Our proposed analysis pipeline is tested on imaging data provided by the VRC. The VRC has analyzed millions of images, mainly from OCT, recorded in multi-center clinical trials with many hundred different study sites all over the world in a standardized manner over the past decade. We shall work here with two separate OCT data sets, the first corresponds to 38 patients suffering from neovascular age-related macular degeneration (AMD), where OCT images are taken at the very start of the treatment initiation (ie, all are baseline images). The second data set relates to 16 patients suffering from diabetic macular edema (DME) with different severity of edema selected randomly from a trial database within the VRC. All OCT images were recorded by a Cirrus OCT camera (Carl Zeiss Meditec, Dublin, CA, USA). We will test the pipeline on both data sets independently.

Results

For each patient of the two data sets, the recorded retinal image data yields a three-dimensional (1024 × 512 × 128) matrix, that is, the volume data consists of 128 cross-sectional images of one patient’s retina of one eye each of the size (1024 × 512). We cut out scaled images of the size (512 × 512) that include the ROI, that is, the region between the inner limiting membrane and the pigment epithelium cells, which is the retina (see Garvin et al20 and Haeker et al21 for retinal layer segmentation). This halves the amount of pixels of each 2D image without loosing any information. Retinal fluid was annotated in each of the 4864=38*128 and 2048=16*128 cross-sections manually by human expert graders of the VRC, provided as binary image sets. Using professional drawing tablets, all annotations were performed B-scan-wise. The time required to annotate a typical OCT volume was ~15 h. In total, five readers and three board-certified supervisors, who corrected errors if required, participated in the annotation procedure. Each reader underwent a standardized training before annotating the study data set (see Waldstein et al22 and Varnousfaderani et al23 for more details).

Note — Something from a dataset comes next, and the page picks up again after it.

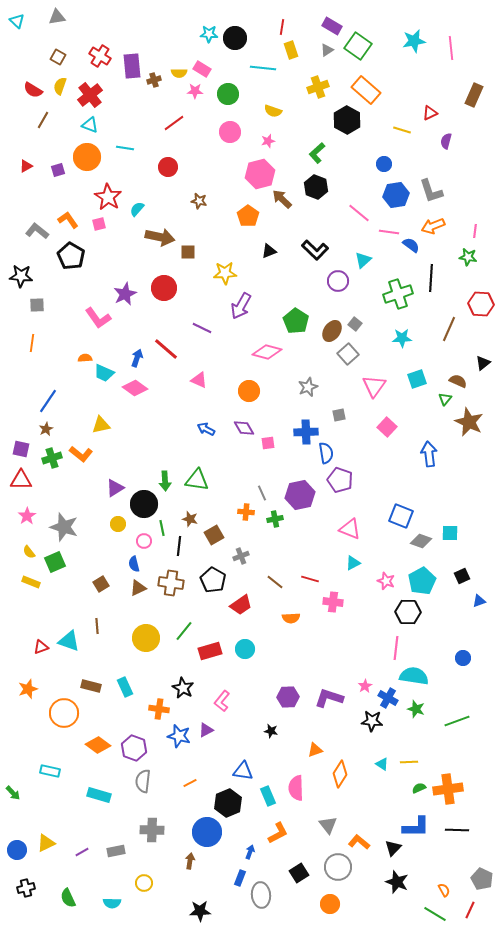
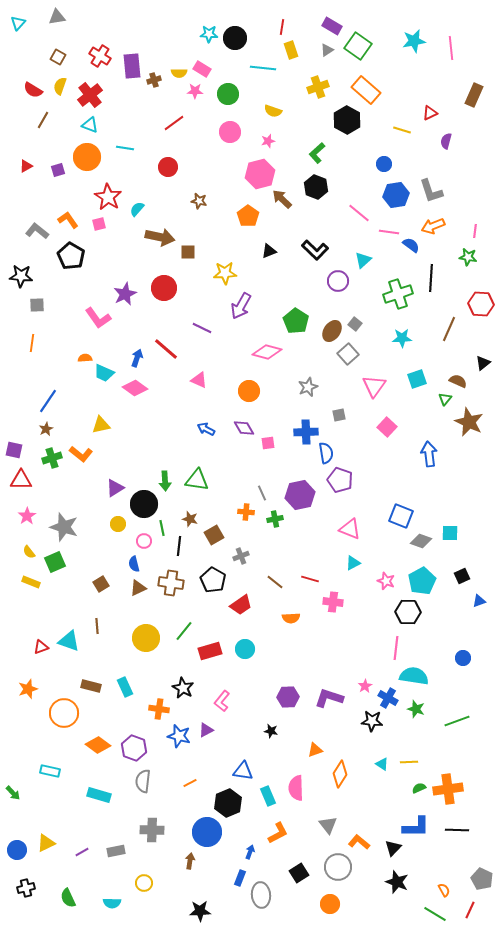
cyan triangle at (17, 21): moved 1 px right, 2 px down; rotated 28 degrees clockwise
purple square at (21, 449): moved 7 px left, 1 px down
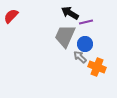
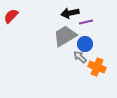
black arrow: rotated 42 degrees counterclockwise
gray trapezoid: rotated 35 degrees clockwise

The results of our fully automated quantification of subretinal and intraretinal cystoid fluid highly depend on the quality of the piece-wise constant pre-segmentation. Table 1 shows good binary segmentation outcomes for both data sets when we use the optimal threshold on the piece-wise constant training data and compare it with the graders’ annotations. It is noteworthy that sensitivity, specificity, and dice coefficients from the training sets (see Table 1) serve as the baselines for evaluations on the test data.

Table 1 Evaluation of classification and volume quantification for the different learning methods and the random training data sets

Qualitative/visual evaluation

In Figure 3, we show original OCT images on the left, next to the same images with the retinal fluid annotated by human expert graders in the center. On the right, we provide the output of our image analysis pipeline, which is our resulting binary segmentation. In these selected cases, retinal fluid locations are relatively unambiguous and graders’ annotations are consistent with the visual impressions. Our segmentations coincide well with the graders’ annotations.

Figure 3
figure 3

Final binary segmentation results are shown: (left) original image, (center) graders’ annotations, and (right) pipeline output.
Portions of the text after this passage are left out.